Üreticiler, tüccarlar ve işleyiciler açısından bu borsaların koyduğu fiyat bir nevi bir toptancı fiyatı ve piyasadaki aktörler açısından da bir ölçü oluşturuyor. Ancak bu ölçüden sapmalar da duruma ve yere göre mümkün.
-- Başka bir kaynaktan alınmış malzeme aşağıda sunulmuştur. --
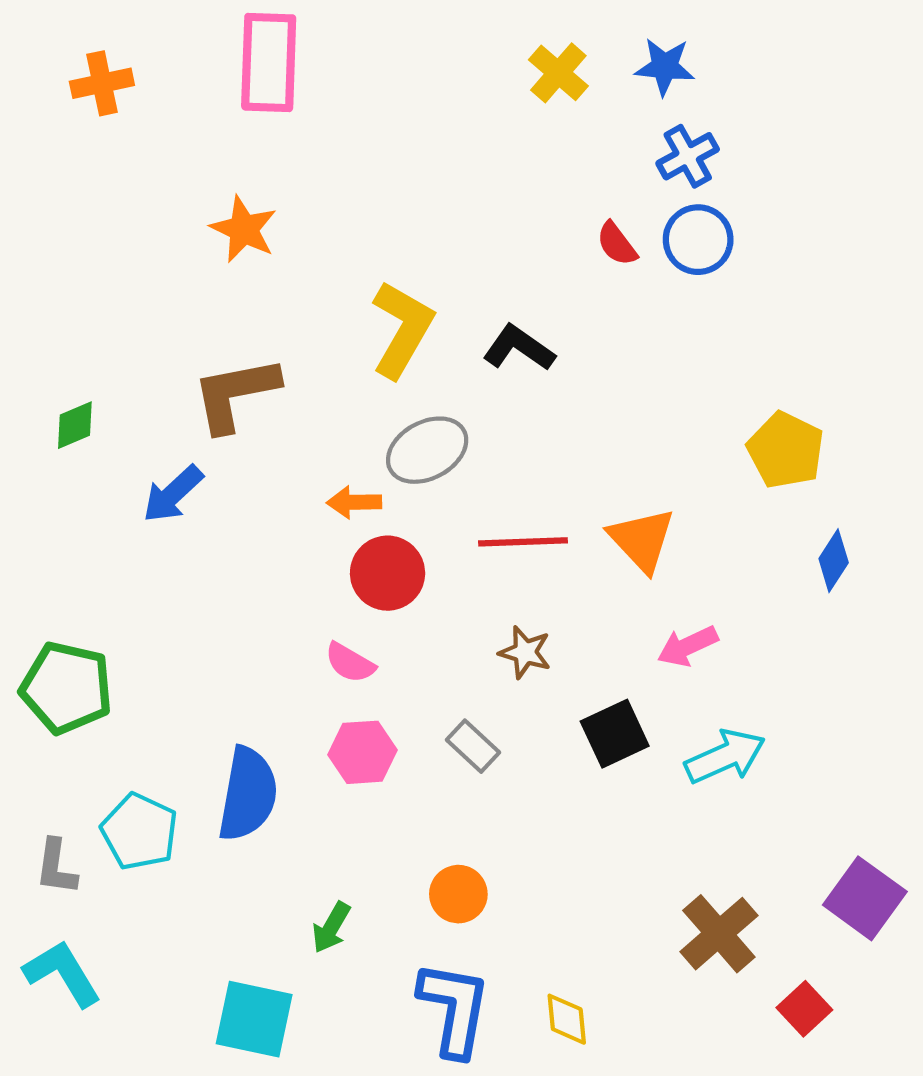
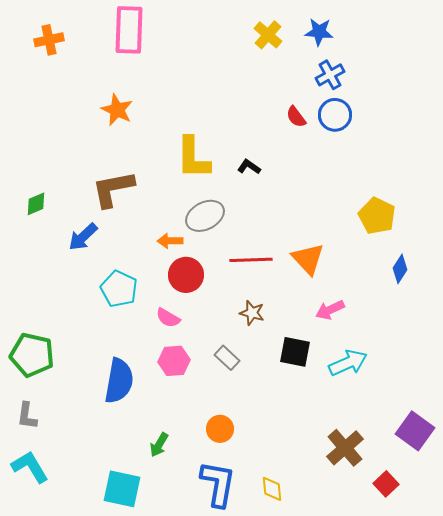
yellow L-shape: (402, 329) -> (193, 158), turned 150
black L-shape: (519, 348) -> (249, 167), size x0.7
green pentagon: (67, 688) -> (32, 355), moved
black square: (615, 734) -> (295, 352), turned 36
cyan pentagon: (139, 832) -> (119, 289), moved

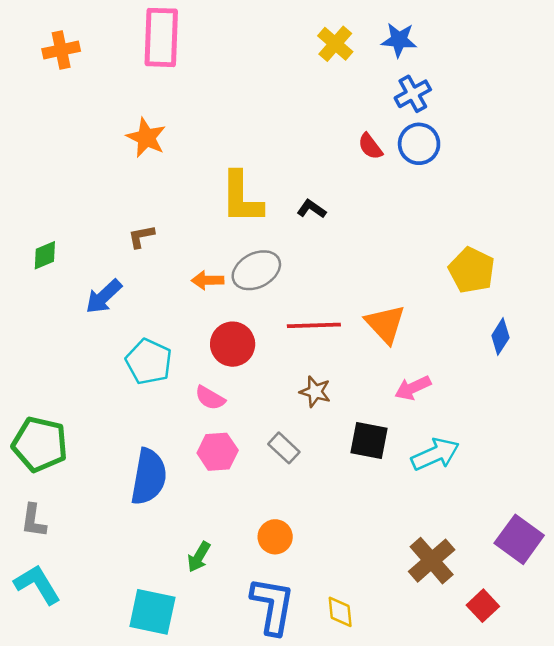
brown L-shape: (113, 189) -> (141, 236), size x0.5
orange arrow: (170, 241) -> (208, 280), moved

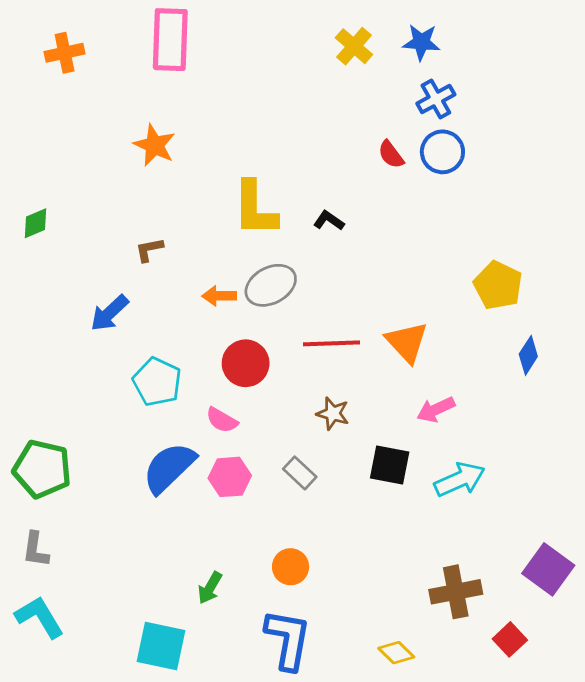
green diamond: (45, 255) -> (36, 223), moved
blue semicircle: (149, 477) -> (169, 468), moved, turned -144
brown cross: (432, 561) -> (456, 592), turned 30
yellow diamond: (340, 612) -> (396, 653), moved, turned -40

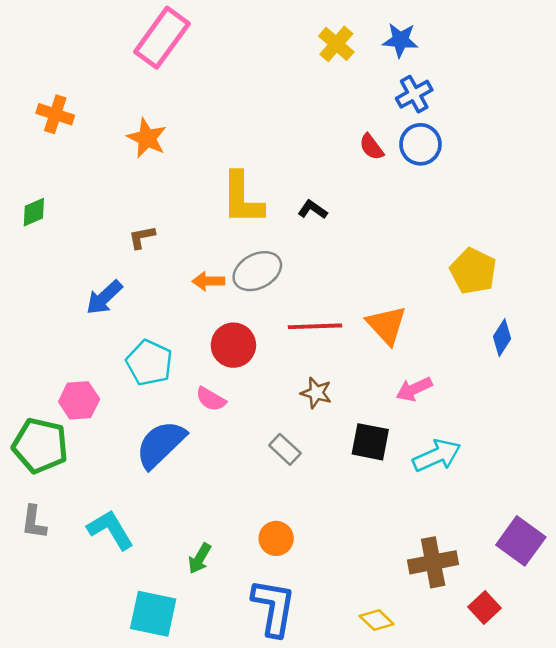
pink rectangle: (170, 40) -> (162, 38), turned 34
orange cross: (65, 53) -> (55, 114), moved, turned 30
pink hexagon: (230, 477) -> (79, 400), moved
cyan L-shape: (39, 617) -> (110, 530), moved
Fiyat belirleme ve güvence altına alma
Fiyat belirlemenin yanı sıra opsiyon borsaları bir başka önemli fonksiyonu daha yerine getiriyor. Üretici, işleyici ve tüccarlara başta yaptıkları hesap üzerinden işlem yapma imkanını sunuyor. Sabel bunu süpermarket zincirine gelen un üzerinden örneklendiriyor. Diyelim bu süpermarket zinciri eylül ayında 500 gramlık paketler halinde büyük miktarlarda un almak için bir buğday değirmeniyle anlaştı. Sabel "Tabii bugünden eylül ayında buğday fiyatının nasıl olacağı bilinmiyor ancak bugünden bir vadeli alım satım kontratı yapılabiliyor" diyor.
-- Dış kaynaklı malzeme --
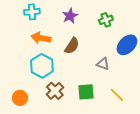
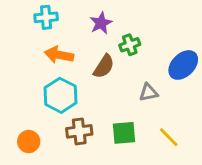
green cross: (106, 20) -> (130, 45), moved
gray triangle: (103, 64) -> (149, 92), turned -32
brown cross: (55, 91) -> (79, 131), turned 36

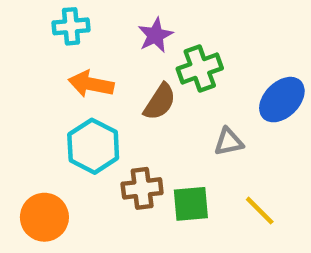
green cross: (130, 45) -> (200, 69), size x1.4
brown cross: (79, 131) -> (142, 188), moved
orange circle: (29, 142) -> (44, 217), size x1.4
Vadeli kontratlar ya da future sözleşmeler büyük opsiyon borsalarında gelecekteki bir olay için yapılan anlaşmalar. Bizim örneğimizde değirmen ihtiyaç duyulan miktarda buğday için belli bir fiyatı sabitlemiş oluyor ve bu temelde hesap yapıp süpermarket zincirine bir teklif sunabiliyor.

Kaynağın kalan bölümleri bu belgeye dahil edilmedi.